Amigo velho

 

Guido Wilmar Sassi

 

Os ruídos da serra entravam pelos ouvidos de João Onofre escarafunchando-se pelo cérebro, como verrumas; e desciam depois, desciam por todo o peito, fixando-se perto do coração; e depois cresciam, aumentavam, num latejar doloroso, parecendo querer rebentar-lhe as costelas. Uma coisa ruim, uma sensação penosa, uma espécie de bola lhe subia pela garganta, tornava-lhe a respiração opressa e o impedia de falar. Emoldurado pela porta, os braços caídos ao longo do corpo, as pernas presas pelo desânimo, o rosto inundado de tristeza e o peito a arfar uma raiva surda, ele observava os trabalhadores da serraria que, indiferentes aos seus sentimentos, porfiavam na sua faina destruidora. Dois homens manejavam a serra, em movimentos rítmicos e monótonos.

A lâmina de aço já calara mais da metade e, em cada vaivém, mais e mais se aprofundava na carne do pinheiro. Os gemidos da madeira estalando cortaram o ar e o gigante chocou-se afinal contra o solo, num fragor imenso, num barulho de tempestade.

Para não ver nem ouvir mais nada, João Onofre fechou os olhos, tapou os ouvidos, e abalou para dentro da casa. Por alguns instantes, um silêncio sepulcral caiu sobre tudo e, logo a seguir, os machados entraram em ação. João Onofre voltou a olhar. Os homens se atiraram ao tronco inerte, deceparam os seus galhos e desfizeram-no em toras. Depois avançaram-lhe na casca, arrancando-a aos pedaços, até que o deixaram desnudo, pelado, a epiderme branca alvejando ao sol. Veio um carroção tirado por duas juntas de bois. Com gritos e ordens os homens colocaram as toras dentro dele e puseram-se a caminho.

João Onofre saiu de casa. A cena parecia o campo abandonado de uma batalha; havia mesmo um ar de morte em torno. O arbusto e as árvores menores haviam sido esmagados pela queda do monstro; galhos a verter seiva, esparsos aqui e ali, lembravam braços e pernas arrancados a um corpo ainda há pouco cheio de vida; ramos juncavam o chão e cavacos estavam espalhados por todos os lados. No lugar em que a velha árvore se erguia altiva, havia agora apenas um toco sem vida.

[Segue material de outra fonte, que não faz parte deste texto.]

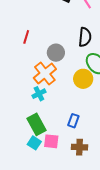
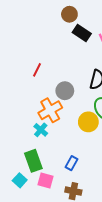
cyan cross: (39, 94) -> (41, 130), turned -32
cyan square: (34, 143) -> (20, 180), moved

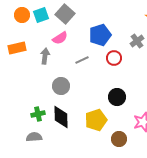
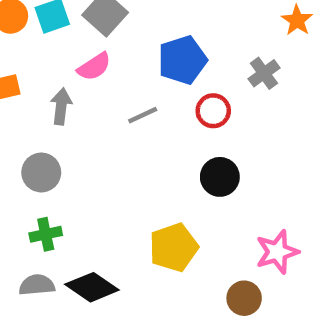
gray circle: (61, 86) -> (41, 172), moved
black circle: (117, 97) -> (220, 177), moved
black diamond: (61, 117) -> (92, 287), moved, turned -55
brown circle: (119, 139) -> (244, 298), moved

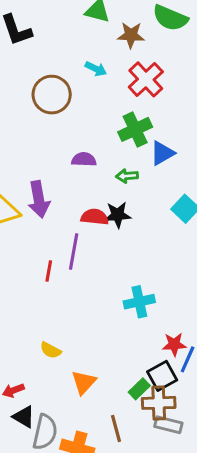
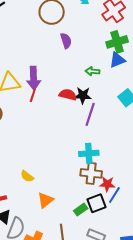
green cross: (135, 129) -> (117, 42), moved
purple semicircle: (84, 159) -> (66, 41), moved, turned 63
purple line: (74, 251) -> (90, 114), moved
red line: (49, 271) -> (33, 95), moved
brown cross: (159, 403) -> (91, 173), moved

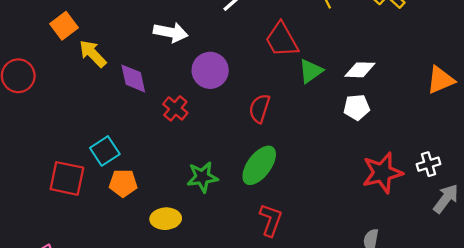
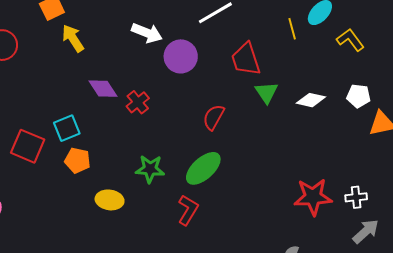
purple circle: (210, 70) -> (181, 56), moved
green triangle: (311, 71) -> (266, 92), turned -40
purple diamond: (133, 78) -> (103, 89), moved, turned -32
white pentagon: (357, 107) -> (359, 96), moved
red L-shape: (271, 220) -> (188, 210), moved

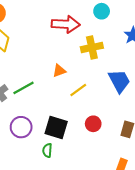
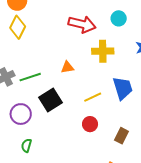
yellow line: (78, 90) -> (93, 97), moved
black square: (56, 128) -> (51, 100), moved, turned 30
green semicircle: (47, 150) -> (26, 145), moved

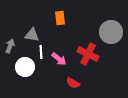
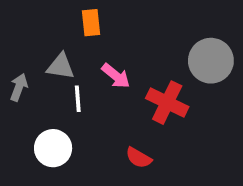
orange rectangle: (60, 18) -> (91, 23), moved
pink arrow: (59, 59) -> (116, 76), moved
white circle: (25, 67) -> (53, 148), moved

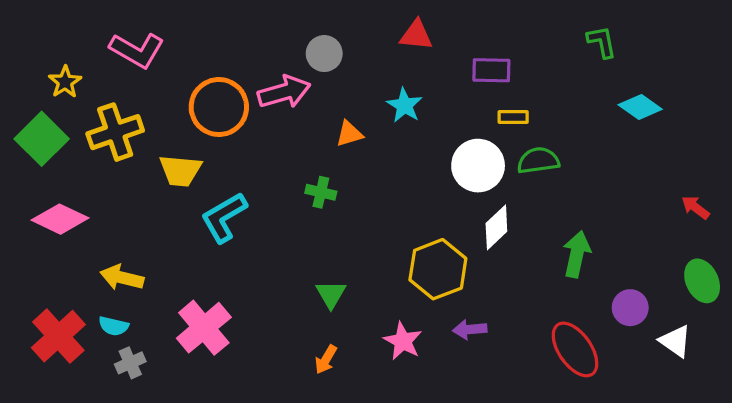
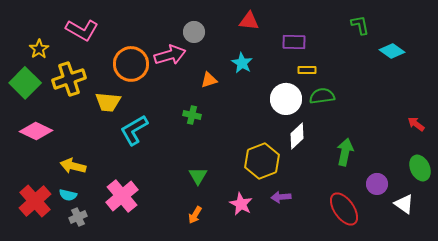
cyan diamond: (640, 107) -> (392, 51), moved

Cabisbaixo e triste, o velho pôs-se a seguir a carroça que se dirigia em seu rodar lento, pelas estradas mal traçadas, em demanda ao local em que se achava a serraria, o monstro insaciável, onde o seu pinheiro seria mutilado ainda, a sofrer a tortura de vários dentes de aço em sua carne. Ali seria transformado em tábuas e pranchões - que se traduziriam em dinheiro nos bolsos dos donos da terra. Animais e homens caminhavam a passos lentos, as rodas da viatura se arrastavam lerdas, e o silêncio que reinava parecia respeitoso. Os trabalhadores, cansados da faina, mantinham-se calados, e João Onofre pensava que eles faziam causa comum com a sua dor. No seu íntimo, aquele caminhar moroso e silente semelhava mesmo um enterro ou sepultamento de um amigo, de uma pessoa querida.

E era mesmo. O pinheiro era como um membro da sua família, um amigo velho e querido que deixava de existir. Sim, aquela árvore estava ligada a ele com laços muito fortes: os laços da amizade, do costume. Desde pequenino ele se acostumara a brincar à sua sombra.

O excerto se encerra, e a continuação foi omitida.